The fact that he acts entrepreneurially speaks strongly in his favour. Not every good business person who is strong across the triad would act as entrepreneurially as he does. And on the capital side of the triad, he's not particularly sophisticated. It's very straightforward — collecting cash, putting it on the balance sheet, slowly consolidating control, buying out investors, and ending up in a situation where the Swatch Group is essentially a family company. He is no John Malone. He's not creating fancy capital structures or issuing complex financial instruments to finance expansion. That's just not his style, and that's perfectly fine.

Just to recap: the main theme I keep returning to is that you have to be light on your feet, and there's no superhuman prediction going on here. Nobody is clever enough to predict all the possible outcomes that can emerge from a disruptive technology — there are simply too many moving parts. Hayek couldn't have imagined Swatch would work.

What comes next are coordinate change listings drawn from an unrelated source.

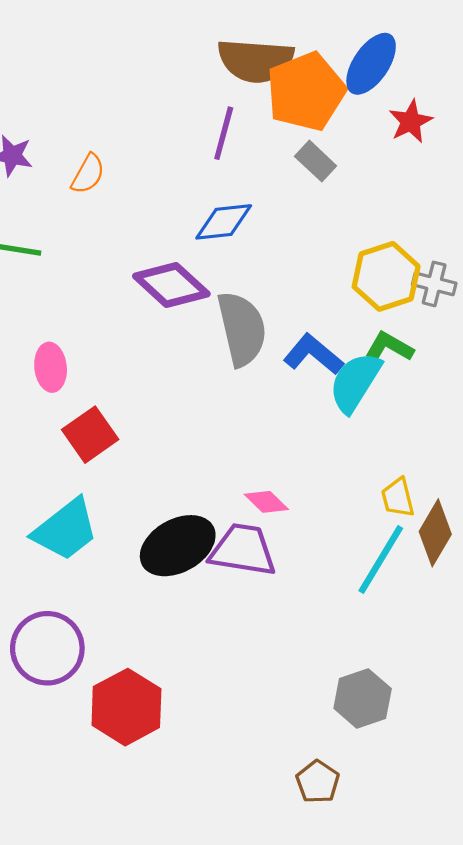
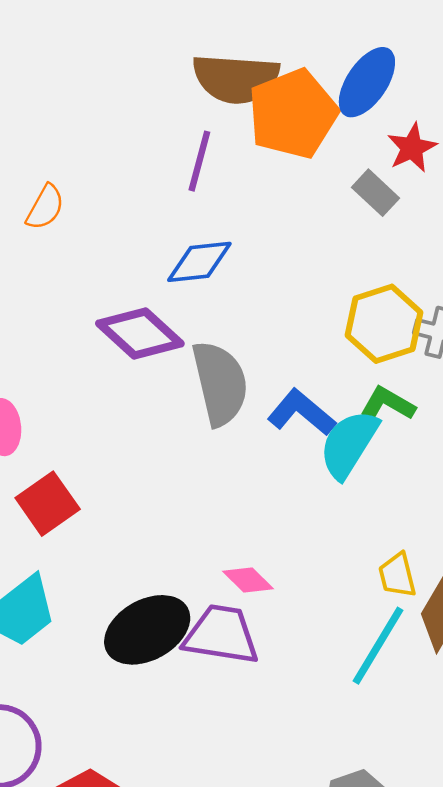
gray rectangle: (316, 161) -> (375, 193), moved

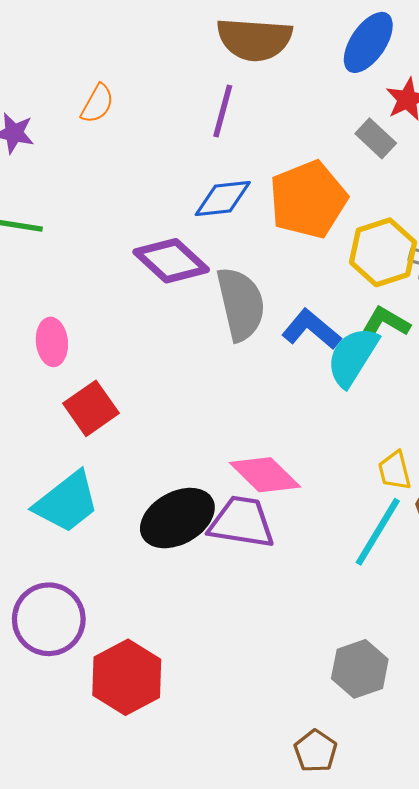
orange pentagon: (293, 114) -> (308, 200), moved
orange semicircle: (45, 207) -> (97, 104), moved
pink diamond: (248, 580) -> (265, 475), size x1.6

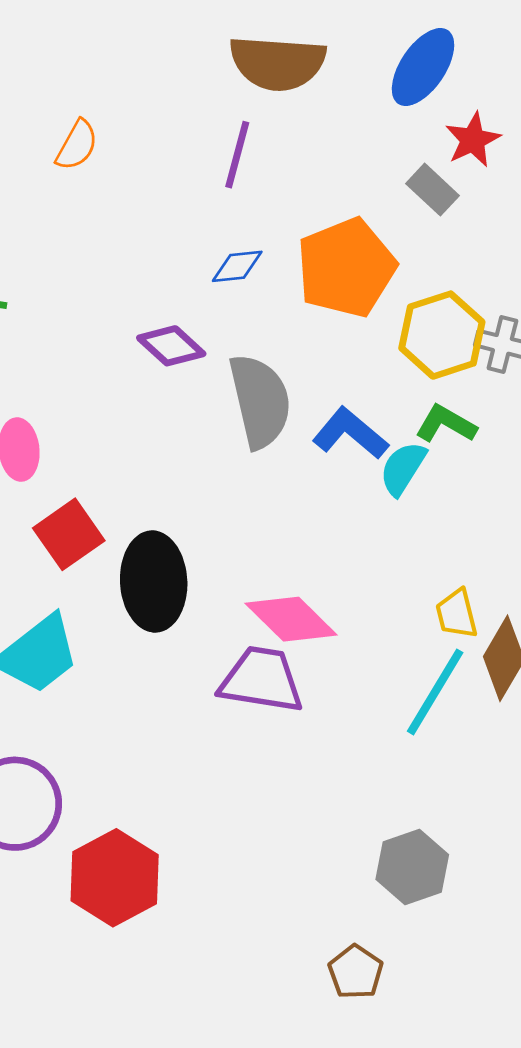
blue diamond: (223, 199) -> (237, 266), size x0.7
purple diamond: (171, 261) -> (171, 346), size x0.7
cyan semicircle: (352, 357) -> (403, 468), size x0.7
black ellipse: (177, 518) -> (154, 581), moved, turned -64

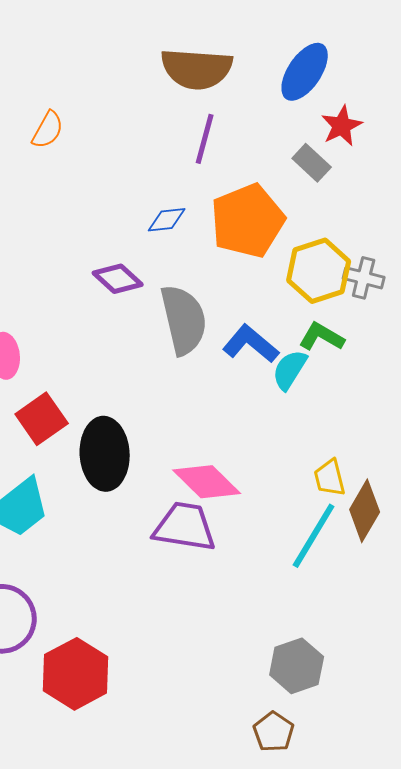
purple line: (237, 155) -> (205, 139), moved
brown pentagon: (356, 972) -> (274, 732), moved

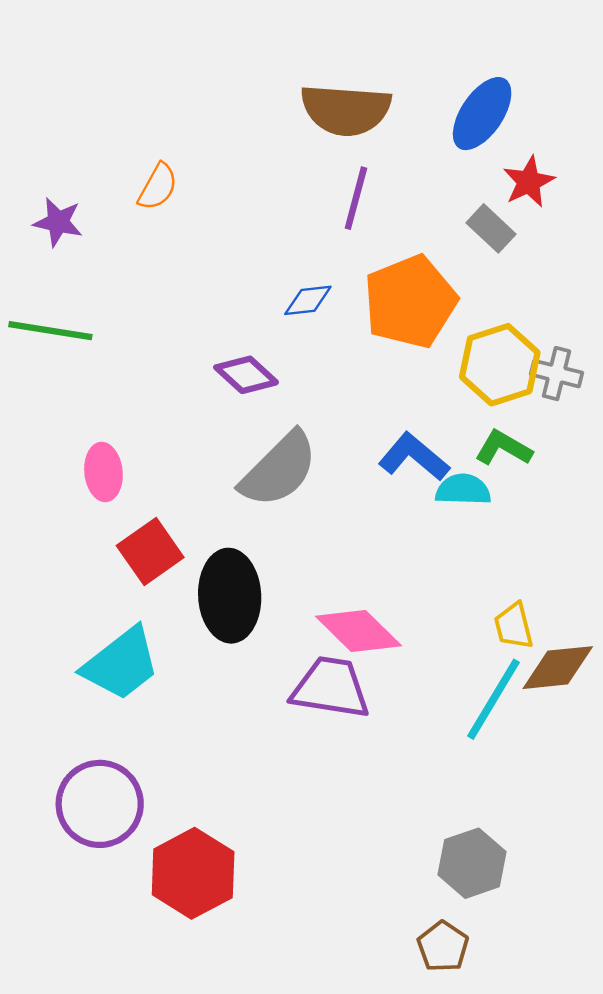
gray semicircle: (184, 320) -> (279, 469), moved, turned 58
cyan semicircle: (290, 370) -> (463, 490), turned 60
brown diamond: (365, 511) -> (558, 668), turned 54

He couldn't have imagined that globalised, standardised marketing was possible, and he couldn't have imagined that would in turn lead to a luxury business strategy where you use a brand at the low end and a brand at the super high end to create space for an affordable luxury brand in the middle — one that's still affordable at the bottom end and generates all the cash. That shape of business is nowhere in anybody's minds at the outset. I think even Bernard Arnault at LVMH is still working it out during this period; they all sort of discover it together around the same time.

Similarly with AI, it's not going to be clear what the opportunities are. You just have to keep putting one foot in front of the other, effectuating, and taking bets that never take you out of the game. The proper term in effectuation is affordable loss bets. Looking at Hayek's story, at no point is any of his personal wealth ever truly at risk. In the worst case, everything fails, he sells his equity perhaps at cost — though probably not at cost, since he's turned the business around — and goes back to his engineering consultancy, perfectly fine.

Anyway, I hope that gives you something to think about. It'll be interesting to see what you observe that I didn't, and I'm happy to hear from you.